There are three major generative AI bottlenecks facing current computing hardware: computing speed, power consumption and memory bandwidth.

When it comes to computing speed, for half a century the world has been able to produce more and more powerful computers following Moore’s law, which predicted double the transistor density (the semiconductors used to amplify power) on integrated circuits roughly every 18 months. However, this empirical law has started to decline as transistors approach their physical limit and problems such as current leakage and ‘quantum tunnelling’ arise.

Power consumption is a more severe limitation of digital electronics. As of today, more than 2% of the world’s electrical energy is used by data centres — and this number keeps growing.  This is because advanced processors typically consume about 1 pico-joule (pJ) per operation, and today’s computation tasks often use several hundred trillion operations or more. For example, training ChatGPT requires 3E23 operations, consuming over 300 giga-Joule. What’s worse, external DRAM memory consumes about 100 pJ per 32-bit data access, 100 times more than the operation itself. Therefore, huge efforts must also be taken to design computing architectures to minimise DRAM access as much as possible.

A third major limitation of electronics is the bandwidth. Most modern computing processors adopt the Von Neumann architecture, where data is stored in the memory and computation — essentially, the calculating — takes place in a computing core. Therefore, data needs to be moved back and forth in between.

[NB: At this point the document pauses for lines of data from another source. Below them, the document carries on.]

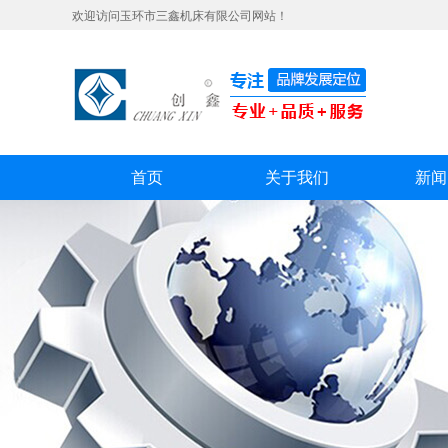
欢迎访问玉环市三鑫机床有限公司网站！
首页
关于我们
新闻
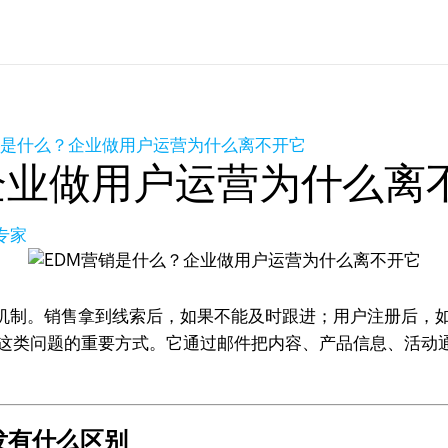
销是什么？企业做用户运营为什么离不开它
企业做用户运营为什么离
专家
机制。销售拿到线索后，如果不能及时跟进；用户注册后，
这类问题的重要方式。它通过邮件把内容、产品信息、活动
发有什么区别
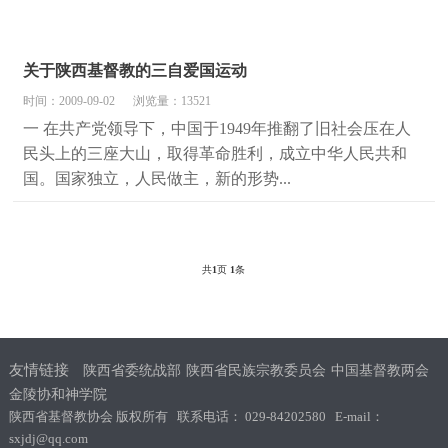
关于陕西基督教的三自爱国运动
时间：2009-09-02
浏览量：13521
一 在共产党领导下，中国于1949年推翻了旧社会压在人
民头上的三座大山，取得革命胜利，成立中华人民共和
国。国家独立，人民做主，新的形势...
共
1
页
1
条
友情链接
陕西省委统战部
陕西省民族宗教委员会
中国基督教两会
金陵协和神学院
陕西省基督教协会 版权所有 联系电话： 029-84202580 E-mail：
sxjdj@qq.com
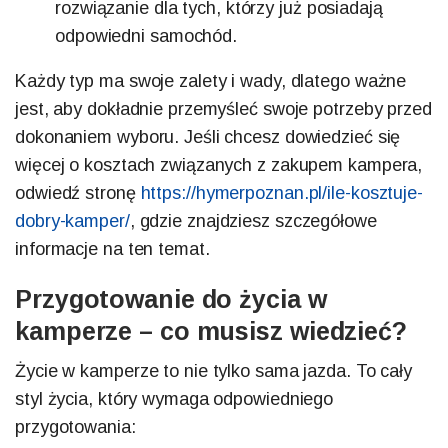
rozwiązanie dla tych, którzy już posiadają
odpowiedni samochód.
Każdy typ ma swoje zalety i wady, dlatego ważne
jest, aby dokładnie przemyśleć swoje potrzeby przed
dokonaniem wyboru. Jeśli chcesz dowiedzieć się
więcej o kosztach związanych z zakupem kampera,
odwiedź stronę
https://hymerpoznan.pl/ile-kosztuje-
dobry-kamper/
, gdzie znajdziesz szczegółowe
informacje na ten temat.
Przygotowanie do życia w
kamperze – co musisz wiedzieć?
Życie w kamperze to nie tylko sama jazda. To cały
styl życia, który wymaga odpowiedniego
przygotowania:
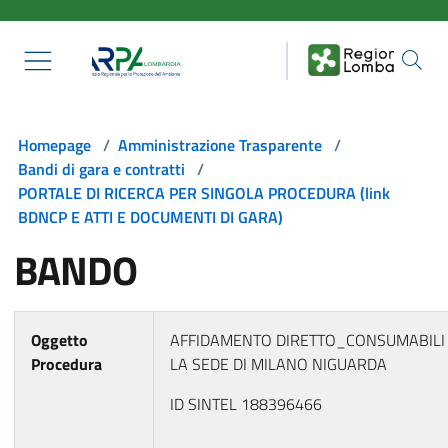
Salta al contenuto principale
Homepage
/
Amministrazione Trasparente
/
Bandi di gara e contratti
/
PORTALE DI RICERCA PER SINGOLA PROCEDURA (link
BDNCP E ATTI E DOCUMENTI DI GARA)
BANDO
Oggetto
AFFIDAMENTO DIRETTO_CONSUMABILI
Procedura
LA SEDE DI MILANO NIGUARDA
ID SINTEL 188396466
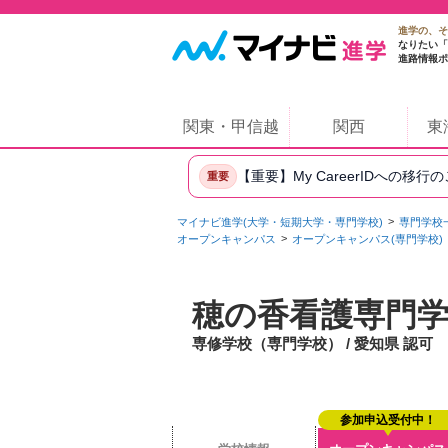
進学の、そ
なりたい「
進路情報ポ
関東・甲信越
関西
東
【重要】My CareerIDへの移行
重要
マイナビ進学(大学・短期大学・専門学校)
専門学校
オープンキャンパス
オープンキャンパス(専門学校)
穂の香看護専門
専修学校（専門学校） / 愛知県 認可
参加申込受付中！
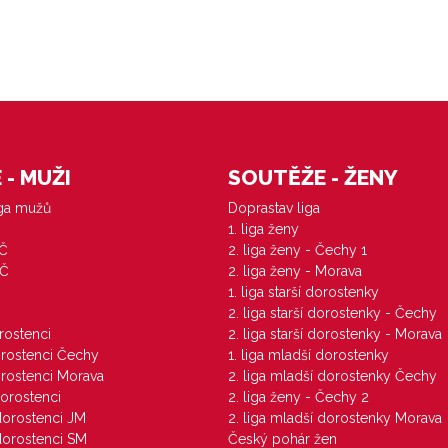
- MUŽI
SOUTĚŽE - ŽENY
iga mužů
Doprastav liga
1. liga ženy
VČ
2. liga ženy - Čechy 1
ZČ
2. liga ženy - Morava
1. liga starší dorostenky
M
2. liga starší dorostenky - Čechy
orostenci
2. liga starší dorostenky - Morava
dorostenci Čechy
1. liga mladší dorostenky
dorostenci Morava
2. liga mladší dorostenky Čechy
dorostenci
2. liga ženy - Čechy 2
 dorostenci JM
2. liga mladší dorostenky Morava
 dorostenci SM
Český pohár žen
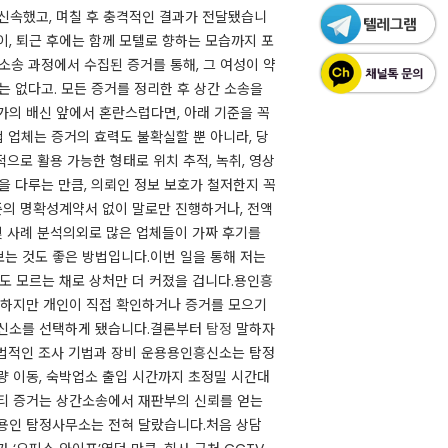
 신속했고, 며칠 후 충격적인 결과가 전달됐습니
이, 퇴근 후에는 함께 모텔로 향하는 모습까지 포
소송 과정에서 수집된 증거를 통해, 그 여성이 약
는 없다고. 모든 증거를 정리한 후 상간 소송을
가의 배신 앞에서 혼란스럽다면, 아래 기준을 꼭
 업체는 증거의 효력도 불확실할 뿐 아니라, 당
으로 활용 가능한 형태로 위치 추적, 녹취, 영상
 다루는 만큼, 의뢰인 정보 보호가 철저한지 꼭
기준의 명확성계약서 없이 말로만 진행하거나, 전액
및 사례 분석의외로 많은 업체들이 가짜 후기를
는 것도 좋은 방법입니다.​이번 일을 통해 저는
도 모르는 채로 상처만 더 커졌을 겁니다.​용인흥
. 하지만 개인이 직접 확인하거나 증거를 모으기
흥신소를 선택하게 됐습니다.​결론부터
탐정
말하자
 합법적인 조사 기법과 장비 운용용인흥신소는 탐정
량 이동, 숙박업소 출입 시간까지 초정밀 시간대
리티 증거는 상간소송에서 재판부의 신뢰를 얻는
 용인 탐정사무소는 전혀 달랐습니다.처음 상담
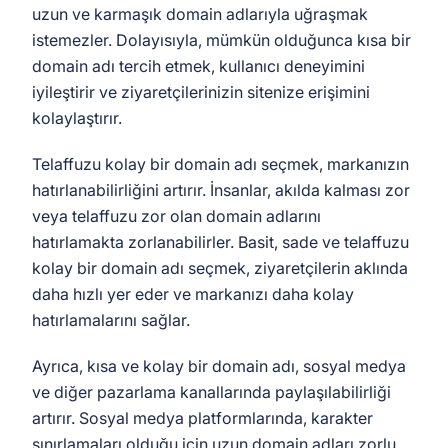
uzun ve karmaşık domain adlarıyla uğraşmak
istemezler. Dolayısıyla, mümkün olduğunca kısa bir
domain adı tercih etmek, kullanıcı deneyimini
iyileştirir ve ziyaretçilerinizin sitenize erişimini
kolaylaştırır.
Telaffuzu kolay bir domain adı seçmek, markanızın
hatırlanabilirliğini artırır. İnsanlar, akılda kalması zor
veya telaffuzu zor olan domain adlarını
hatırlamakta zorlanabilirler. Basit, sade ve telaffuzu
kolay bir domain adı seçmek, ziyaretçilerin aklında
daha hızlı yer eder ve markanızı daha kolay
hatırlamalarını sağlar.
Ayrıca, kısa ve kolay bir domain adı, sosyal medya
ve diğer pazarlama kanallarında paylaşılabilirliği
artırır. Sosyal medya platformlarında, karakter
sınırlamaları olduğu için uzun domain adları zorlu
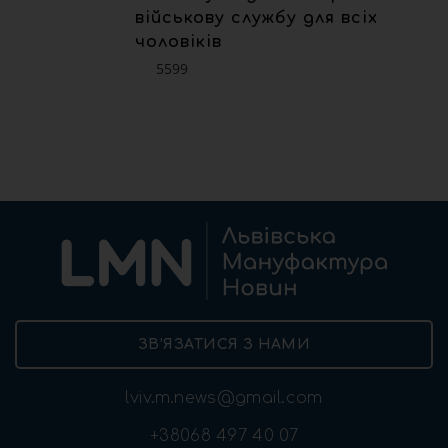
військову службу для всіх
чоловіків
5599
ЗВ’ЯЗАТИСЯ З НАМИ
lviv.m.news@gmail.com
+38068 497 40 07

This worked well in the past. Yet, as computing speed increases substantially, the data movement has led to a significant bandwidth bottleneck. This means more time is spent waiting for the data to be fetched rather than performing the computation. As a comparison, while hardware computing speed increased by a factor of 90,000 in the past 20 years, memory bandwidth only increased by a factor of 30.

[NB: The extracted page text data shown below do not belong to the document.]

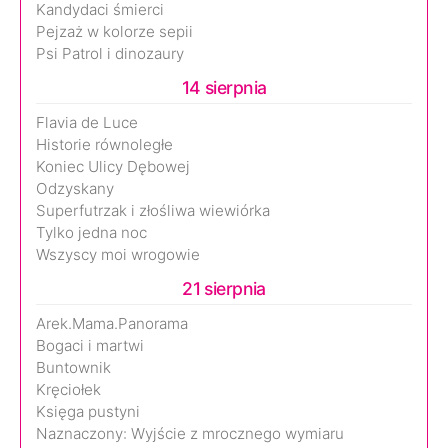
Kandydaci śmierci
Pejzaż w kolorze sepii
Psi Patrol i dinozaury
14 sierpnia
Flavia de Luce
Historie równoległe
Koniec Ulicy Dębowej
Odzyskany
Superfutrzak i złośliwa wiewiórka
Tylko jedna noc
Wszyscy moi wrogowie
21 sierpnia
Arek.Mama.Panorama
Bogaci i martwi
Buntownik
Kręciołek
Księga pustyni
Naznaczony: Wyjście z mrocznego wymiaru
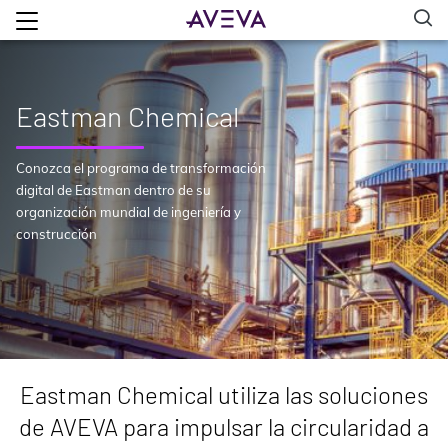
Eastman Chemical
Conozca el programa de transformación
digital de Eastman dentro de su
organización mundial de ingeniería y
construcción
Eastman Chemical utiliza las soluciones
de AVEVA para impulsar la circularidad a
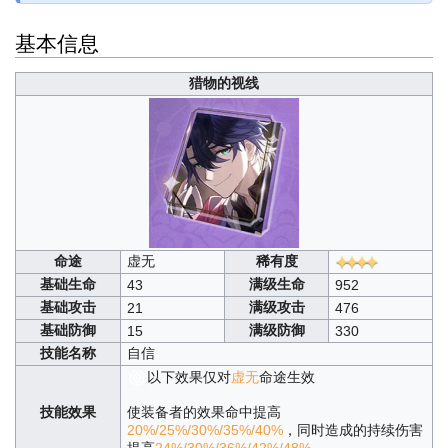
基本信息
猎物的视线
命途
虚无
稀有度
基础生命
满级生命
43
952
基础攻击
满级攻击
21
476
基础防御
满级防御
15
330
技能名称
自信
以下效果仅对
虚无
命途生效
技能效果
使装备者的效果命中提高
20%/25%/30%/35%/40%
，同时造成的持续伤害
提高
24%/30%/36%/42%/48%
。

Overall, these hardware bottlenecks are limiting the progress of AI and especially generative models, or LLMs. We are in dire need of a new computing paradigm to support the next generation of AI.

The solutions to generative AI bottlenecks

New technologies are taking on these hardware bottlenecks. Parallel storage systems, for example, address the bandwidth bottleneck by supplying the machine with a continuous stream of data (which regular storage systems struggle with). Its key asset is that it doesn’t only forward significant amounts of data rapidly, but also feeds it through several channels so it can reach other parts of the system simultaneously.

Then there is automated machine learning, which leverages AI to train models and fine-tune their algorithms. This helps with its real-world application and overcoming each of the three bottlenecks encountered in this process. For example, the algorithms can be auto-trained to be power efficient, and pruned to reduce memory requirements and data access. Over the next few years, the automation of techniques for AI optimisation is expected “to achieve 15-30x performance improvements”.

And finally, there’s optical computing. Optics have already transformed our lives with the internet, communicating vast amounts of data globally using optical fibre networks. What if we now take another step and build an optical computer?

Leveraging light to perform the bulk of AI computation offers high computing speeds with benefits from two distinct aspects: a much faster clock, and the potential for almost infinite amounts of parallelism. As already demonstrated by academic research groups, optical computing can be performed with less than one photon per operation, making the optical energy almost negligible.

As technology continues to advance and the size of the matrix underlying computation increases, the energy efficiency of the optical system increases too. Therefore, optical computing could indeed be used to totally revolutionise the future of AI with speed-of-light computation and high energy efficiency.

As LLMs grow and are trained with bigger and better datasets, their performance improves steadily. We have every reason to expect greater intelligence to emerge from even larger models.

If the UK can use its new investment in AI to unblock these bottlenecks, it can not only keep pace with the growth of generative AI, but help lead it.

Xianxin Guo is the co-founder and head of research, at Lumai.